▸ WHAT TO WORK ON
The word "Экология" may appear in lines of the data; say how many such lines there are, with nothing beyond the number.

** RECORDS FOR PROCESSING follows **

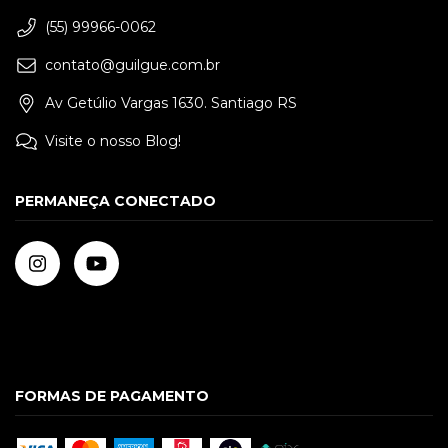
(55) 99966-0062
contato@guilgue.com.br
Av Getúlio Vargas 1630. Santiago RS
Visite o nosso Blog!
PERMANEÇA CONECTADO
FORMAS DE PAGAMENTO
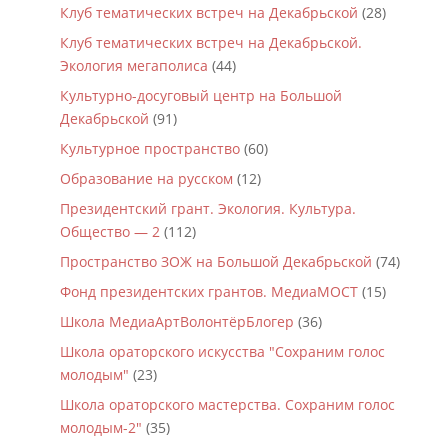
Клуб тематических встреч на Декабрьской
(28)
Клуб тематических встреч на Декабрьской.
Экология мегаполиса
(44)
Культурно-досуговый центр на Большой
Декабрьской
(91)
Культурное пространство
(60)
Образование на русском
(12)
Президентский грант. Экология. Культура.
Общество — 2
(112)
Пространство ЗОЖ на Большой Декабрьской
(74)
Фонд президентских грантов. МедиаМОСТ
(15)
Школа МедиаАртВолонтёрБлогер
(36)
Школа ораторского искусства "Сохраним голос
молодым"
(23)
Школа ораторского мастерства. Сохраним голос
молодым-2"
(35)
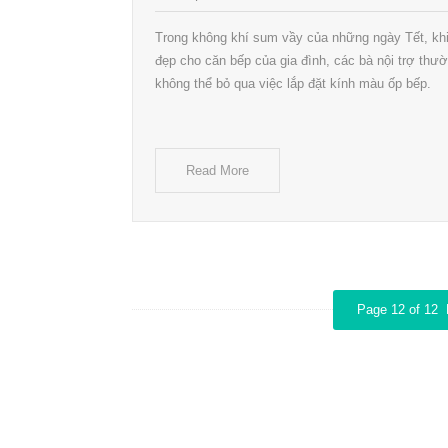
Trong không khí sum vầy của những ngày Tết, kh
đẹp cho căn bếp của gia đình, các bà nội trợ thư
không thể bỏ qua việc lắp đặt kính màu ốp bếp.
Read More
Page 12 of 12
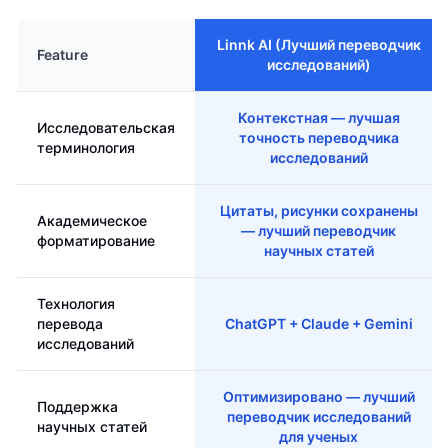
Linnk AI (Лучший переводчик
Feature
исследований)
Контекстная — лучшая
Исследовательская
точность переводчика
терминология
исследований
Цитаты, рисунки сохранены
Академическое
— лучший переводчик
форматирование
научных статей
Технология
перевода
ChatGPT + Claude + Gemini
исследований
Оптимизировано — лучший
Поддержка
переводчик исследований
научных статей
для ученых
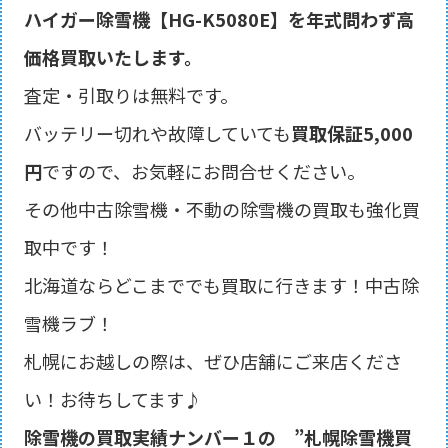
ハイガー
除雪機【HG-K5080E】を
年式問わず
高
価格買取
いたします。
査定・引取りは無料です。
バッテリー切れや故障していても
買取保証5,000
円
ですので、お気軽にお問合せください。
その他中古除雪機・不動の除雪機の買取も強化買
取中です！
北海道ならどこまででも買取に行きます！中古除
雪機ラブ！
札幌にお越しの際は、ぜひ店舗にご来店くださ
い！お待ちしてます♪
除雪機の買取実績ナンバー１の
”札幌除雪機買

** End of RECORDS FOR PROCESSING **

▸ YOUR RESPONSE
2